Hillary Clinton est en boucle. «J’ai besoin de vous samedi prochain à 11 heures !» Elle a passé le week-end à Las Vegas, dans le Nevada, troisième étape des primaires démocrates pour la Maison-Blanche, où elle est censée rebondir après sa déroute du New Hampshire mardi dernier face au sénateur de gauche Bernie Sanders.
Sa victoire dépendra en grande partie de la fidélité des dizaines de milliers de femmes de ménage, serveurs, croupiers et autres employés qui font tourner les hôtels-casinos de Las Vegas. Et c’est dans les entrailles du vieux Harrah’s et du luxueux Caesars, dans les cantines sans fenêtres des employés, qu’elle est allée plaider sa cause. Hillary Clinton est en terrain connu. Elle entre sous des ovations, immédiatement entourée. Les femmes de chambre, dont certaines parlent à peine anglais, sortent leurs smartphones pour décrocher leur photo avec «Hillary». «Vous serez la prochaine présidente», dit une cuisinière. «Merci infiniment», répond Hillary Clinton, les yeux pétillants.
Le précédent 2008
L’agglomération de Las Vegas concentre 73 % de la population du Nevada, immensité désertique et montagneuse. La moitié des habitants sont blancs, les autres sont hispaniques, noirs et d’origine asiatique. C’est pour cette diversité que le Parti démocrate a donné en 2008 une place de choix au Nevada dans le calendrier des primaires, juste après les très blancs Iowa et New Hampshire. Les caucus auront lieu à 11 heures samedi à la place d’une primaire traditionnelle. Les électeurs se regrouperont par candidat au lieu de voter.

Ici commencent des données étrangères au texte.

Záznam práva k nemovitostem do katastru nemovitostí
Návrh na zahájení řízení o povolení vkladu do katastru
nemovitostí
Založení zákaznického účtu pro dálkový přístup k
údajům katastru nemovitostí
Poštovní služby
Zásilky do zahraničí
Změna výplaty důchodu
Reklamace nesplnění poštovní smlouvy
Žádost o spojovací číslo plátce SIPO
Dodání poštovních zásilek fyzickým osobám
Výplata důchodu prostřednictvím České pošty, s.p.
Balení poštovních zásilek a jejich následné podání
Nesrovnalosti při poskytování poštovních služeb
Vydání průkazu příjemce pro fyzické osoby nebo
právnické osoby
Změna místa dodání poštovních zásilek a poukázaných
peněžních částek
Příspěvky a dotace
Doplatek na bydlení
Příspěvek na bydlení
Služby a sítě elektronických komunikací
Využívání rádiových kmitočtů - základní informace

En 2008, 15 % des participants étaient hispaniques, et 15 % noirs. Hillary Clinton l’avait emporté sur Barack Obama, avec deux tiers des voix hispaniques. Elle a rouvert des bureaux en juillet dernier, quatre mois avant Bernie Sanders. Des dizaines de personnalités locales la soutiennent. Les militants de Bernie Sanders venus tracter vendredi soir à une manifestation du puissant syndicat des travailleurs culinaires, qui revendique 57 000 adhérents, en majorité hispaniques, n’ont pu que constater l’immense notoriété locale de leur rivale.
«Une femme forte»
«Non, non, Hillary !» a répondu Gabriela Rivera au bénévole qui lui tendait vainement un tract Sanders. Elle trime aux cuisines du Caesars Palace depuis vingt-huit ans et n’a aucune intention de lâcher son héroïne politique : « C’est une femme forte », dit-elle d’un ton sans appel. Mais l’équipe de la candidate tente de minimiser les attentes, par crainte que la vague Sanders parmi les jeunes (plus de 80 % des moins de 30 ans ont voté pour lui dans l’Iowa et le New Hampshire) ne se propage chez les électeurs qui ne sont pas blancs. C’est la grande inconnue de la suite des primaires.

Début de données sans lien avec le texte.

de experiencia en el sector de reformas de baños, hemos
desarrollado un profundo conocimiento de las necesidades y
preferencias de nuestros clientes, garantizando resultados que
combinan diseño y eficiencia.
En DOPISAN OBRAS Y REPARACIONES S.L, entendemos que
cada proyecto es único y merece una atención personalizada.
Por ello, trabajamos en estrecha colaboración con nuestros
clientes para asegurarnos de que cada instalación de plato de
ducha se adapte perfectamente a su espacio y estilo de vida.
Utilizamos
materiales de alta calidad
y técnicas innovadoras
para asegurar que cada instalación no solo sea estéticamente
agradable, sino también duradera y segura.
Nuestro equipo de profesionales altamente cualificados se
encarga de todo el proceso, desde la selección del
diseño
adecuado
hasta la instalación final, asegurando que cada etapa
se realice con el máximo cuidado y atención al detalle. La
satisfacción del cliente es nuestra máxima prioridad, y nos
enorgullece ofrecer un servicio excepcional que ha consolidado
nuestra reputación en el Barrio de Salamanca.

Au quartier général Sanders à Las Vegas, des bénévoles de tous âges entrent et sortent, tracts en main. La campagne a mis les moyens : plus de 100 salariés, 12 locaux dans l’État, et un budget publicitaire supérieur à celui d’Hillary Clinton. La directrice de la communication, Emilia Pablo, née au Mexique, croit que les jeunes viendront à Sanders, quelle que soit leur origine : «Les jeunes veulent rejoindre la révolution politique, et ils convertissent leurs parents, oncles et tantes qui étaient fixés sur Hillary Clinton.»
Le soutien des minorités
Le sénateur du Vermont s’est aussi fait des alliés hispaniques, comme le patron du mensuel en espagnol El Reportero, Luis de Leon : «Les latinos qui travaillent de l’aube au crépuscule se retrouvent en lui», assure-t-il. Aucun démocrate ne pourra remporter l’investiture sans un soutien important des minorités. En Caroline du Sud, Géorgie, Alabama, Texas, il y a plus de démocrates noirs et hispaniques que blancs.
Les deux communautés sont très différentes, sociologiquement et par leurs priorités, mais Hillary Clinton avait encore récemment leurs faveurs : 58 % des non-Blancs nationalement, selon une enquête CNN en janvier, et les trois quarts des démocrates noirs de Caroline du Sud. Son accueil enthousiaste, dimanche dans une église baptiste noire historique de Las Vegas, atteste de sa popularité par rapport à celle de Bernie Sanders, accueilli plus poliment au même service.
Mais les sondages manquent pour le Nevada et chez les seuls hispaniques. Bernie Sanders espère que sa victoire dans le New Hampshire, très médiatisée, réduira son déficit de notoriété, pour créer la surprise samedi à 11 heures.